In my 2018 Market Forecast post I had identified important major support levels with respect to the Volatility/Index ratios of the S&P 500, Nasdaq 100 and Russell 2000 Indices as follows:
- SPX:VIX Ratio — 200
- NDX:VXN Ratio — 350
- RUT:RVX Ratio — 80
Since that date, these indices corrected by around 10% and their corresponding volatility ratios have produced a bearish moving average Death Cross formation on the daily timeframe, as price plunged below those major support levels.
As can be noted on the following three daily ratio charts, these support levels are represented by the blue horizontal line. The only ratio whose price is still below is the SPX:VIX ratio.
The Death Cross level is represented by the red horizontal line. The RUT:RVX ratio and the NDX:VXN ratio have come the closest to retesting this line, while the SPX:VIX ratio is still well below.
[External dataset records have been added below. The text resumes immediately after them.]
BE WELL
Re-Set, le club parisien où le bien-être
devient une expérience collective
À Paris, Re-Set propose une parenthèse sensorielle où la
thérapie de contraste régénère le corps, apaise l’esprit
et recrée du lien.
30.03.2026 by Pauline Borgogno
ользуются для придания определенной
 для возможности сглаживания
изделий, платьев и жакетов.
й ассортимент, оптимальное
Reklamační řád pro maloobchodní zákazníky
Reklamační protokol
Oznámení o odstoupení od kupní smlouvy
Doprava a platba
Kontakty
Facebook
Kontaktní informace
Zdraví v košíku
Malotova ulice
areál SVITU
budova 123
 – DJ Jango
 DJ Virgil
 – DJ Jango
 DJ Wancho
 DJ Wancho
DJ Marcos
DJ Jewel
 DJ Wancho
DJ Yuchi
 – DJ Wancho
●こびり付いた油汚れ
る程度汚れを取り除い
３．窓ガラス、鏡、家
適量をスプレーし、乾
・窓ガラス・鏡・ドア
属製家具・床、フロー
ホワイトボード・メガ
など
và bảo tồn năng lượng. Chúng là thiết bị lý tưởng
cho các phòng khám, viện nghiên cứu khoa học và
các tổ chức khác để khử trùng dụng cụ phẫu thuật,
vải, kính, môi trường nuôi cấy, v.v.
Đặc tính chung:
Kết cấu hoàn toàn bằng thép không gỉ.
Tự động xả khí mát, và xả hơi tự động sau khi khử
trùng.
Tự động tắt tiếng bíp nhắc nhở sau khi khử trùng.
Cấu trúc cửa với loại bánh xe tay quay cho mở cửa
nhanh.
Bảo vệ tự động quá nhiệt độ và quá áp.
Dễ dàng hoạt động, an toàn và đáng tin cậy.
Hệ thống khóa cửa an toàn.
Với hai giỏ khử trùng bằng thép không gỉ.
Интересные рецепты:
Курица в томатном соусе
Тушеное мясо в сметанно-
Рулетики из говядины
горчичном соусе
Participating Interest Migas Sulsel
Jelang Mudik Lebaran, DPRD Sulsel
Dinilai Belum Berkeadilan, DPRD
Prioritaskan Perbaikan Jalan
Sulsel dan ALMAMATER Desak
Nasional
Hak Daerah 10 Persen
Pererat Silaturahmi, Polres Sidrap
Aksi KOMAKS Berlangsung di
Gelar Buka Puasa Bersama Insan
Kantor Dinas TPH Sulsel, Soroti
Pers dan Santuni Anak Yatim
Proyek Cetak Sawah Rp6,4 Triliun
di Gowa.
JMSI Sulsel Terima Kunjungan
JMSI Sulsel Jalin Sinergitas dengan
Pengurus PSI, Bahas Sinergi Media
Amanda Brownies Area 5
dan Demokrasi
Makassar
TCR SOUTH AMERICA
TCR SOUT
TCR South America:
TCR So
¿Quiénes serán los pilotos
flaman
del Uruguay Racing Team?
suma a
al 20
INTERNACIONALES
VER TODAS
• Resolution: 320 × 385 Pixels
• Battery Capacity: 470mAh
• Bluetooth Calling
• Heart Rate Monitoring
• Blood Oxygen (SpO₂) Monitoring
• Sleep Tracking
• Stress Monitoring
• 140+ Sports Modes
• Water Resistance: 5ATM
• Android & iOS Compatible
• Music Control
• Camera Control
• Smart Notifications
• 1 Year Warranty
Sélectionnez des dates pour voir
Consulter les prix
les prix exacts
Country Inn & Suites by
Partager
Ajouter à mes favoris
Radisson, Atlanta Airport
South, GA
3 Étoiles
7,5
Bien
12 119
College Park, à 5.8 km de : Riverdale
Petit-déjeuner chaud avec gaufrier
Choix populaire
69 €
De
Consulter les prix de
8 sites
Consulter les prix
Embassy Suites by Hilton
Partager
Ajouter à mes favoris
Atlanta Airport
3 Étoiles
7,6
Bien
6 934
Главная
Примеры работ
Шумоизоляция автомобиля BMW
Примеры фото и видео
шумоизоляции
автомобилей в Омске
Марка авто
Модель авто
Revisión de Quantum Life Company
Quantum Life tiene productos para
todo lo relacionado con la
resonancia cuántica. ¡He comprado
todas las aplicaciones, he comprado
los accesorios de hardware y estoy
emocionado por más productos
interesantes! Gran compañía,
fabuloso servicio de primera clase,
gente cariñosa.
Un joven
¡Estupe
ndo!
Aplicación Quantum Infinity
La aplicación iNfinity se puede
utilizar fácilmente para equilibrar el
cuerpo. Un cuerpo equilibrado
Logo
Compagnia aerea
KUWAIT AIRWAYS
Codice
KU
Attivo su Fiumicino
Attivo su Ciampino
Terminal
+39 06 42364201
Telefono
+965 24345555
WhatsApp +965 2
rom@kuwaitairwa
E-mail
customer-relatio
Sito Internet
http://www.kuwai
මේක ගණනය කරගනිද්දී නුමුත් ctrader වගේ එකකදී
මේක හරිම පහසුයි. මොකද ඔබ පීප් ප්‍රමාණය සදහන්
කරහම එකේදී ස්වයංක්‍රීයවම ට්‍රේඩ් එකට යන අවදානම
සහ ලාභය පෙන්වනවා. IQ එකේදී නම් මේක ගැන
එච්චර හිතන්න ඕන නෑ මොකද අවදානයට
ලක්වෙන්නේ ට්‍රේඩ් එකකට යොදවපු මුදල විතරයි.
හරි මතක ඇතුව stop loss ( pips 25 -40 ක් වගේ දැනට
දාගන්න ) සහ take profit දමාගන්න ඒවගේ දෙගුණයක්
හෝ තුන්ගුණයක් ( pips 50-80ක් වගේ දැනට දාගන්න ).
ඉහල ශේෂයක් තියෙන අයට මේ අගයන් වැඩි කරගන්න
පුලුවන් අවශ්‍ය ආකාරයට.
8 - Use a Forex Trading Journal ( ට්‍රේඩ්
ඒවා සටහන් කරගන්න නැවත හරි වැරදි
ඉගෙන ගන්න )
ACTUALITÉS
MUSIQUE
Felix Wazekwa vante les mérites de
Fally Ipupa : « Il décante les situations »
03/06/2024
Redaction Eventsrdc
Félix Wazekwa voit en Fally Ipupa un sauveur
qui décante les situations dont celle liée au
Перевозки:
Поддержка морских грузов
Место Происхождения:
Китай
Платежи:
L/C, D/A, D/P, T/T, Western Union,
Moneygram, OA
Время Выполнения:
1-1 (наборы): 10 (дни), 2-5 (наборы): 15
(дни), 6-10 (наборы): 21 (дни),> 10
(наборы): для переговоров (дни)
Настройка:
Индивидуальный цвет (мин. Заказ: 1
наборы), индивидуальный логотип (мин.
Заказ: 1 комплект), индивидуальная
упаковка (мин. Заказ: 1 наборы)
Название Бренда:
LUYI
If we’re to witness a resumption of an equity bull market, these ratios will need to break and hold above their Death Cross levels, and create a whole new uptrend on this daily timeframe, since the last two-year uptrend has been thoroughly decimated by this correction. No doubt that will take some time, so we’ll likely see more volatile swings in the SPX, NDX and RUT in the meantime. Otherwise, failure to break above their crossovers, will likely produce another leg down on rising volatility.